PROBLEM
Return only this: the line with "generally well regarded by the foodservice i" and all the lines that follow it below, through the final one, exactly as they are.

++++

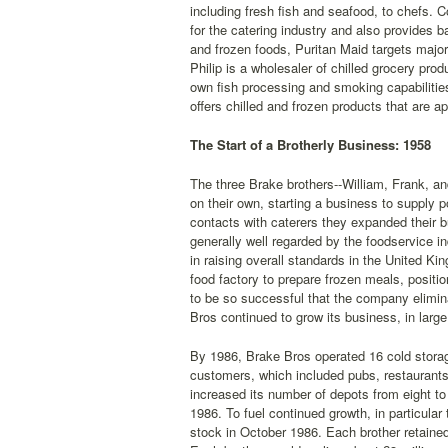
including fresh fish and seafood, to chefs. 
for the catering industry and also provides 
and frozen foods, Puritan Maid targets major 
Philip is a wholesaler of chilled grocery pro
own fish processing and smoking capabilities
offers chilled and frozen products that are a
The Start of a Brotherly Business: 1958
The three Brake brothers--William, Frank, and
on their own, starting a business to supply po
contacts with caterers they expanded their b
generally well regarded by the foodservice i
in raising overall standards in the United 
food factory to prepare frozen meals, posit
to be so successful that the company elimin
Bros continued to grow its business, in large
By 1986, Brake Bros operated 16 cold storag
customers, which included pubs, restaurants
increased its number of depots from eight to
1986. To fuel continued growth, in particular
stock in October 1986. Each brother retaine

++++

EXERCISE OUTPUT
generally well regarded by the foodservice i
in raising overall standards in the United 
food factory to prepare frozen meals, posit
to be so successful that the company elimin
Bros continued to grow its business, in large
By 1986, Brake Bros operated 16 cold storag
customers, which included pubs, restaurants
increased its number of depots from eight to
1986. To fuel continued growth, in particular
stock in October 1986. Each brother retaine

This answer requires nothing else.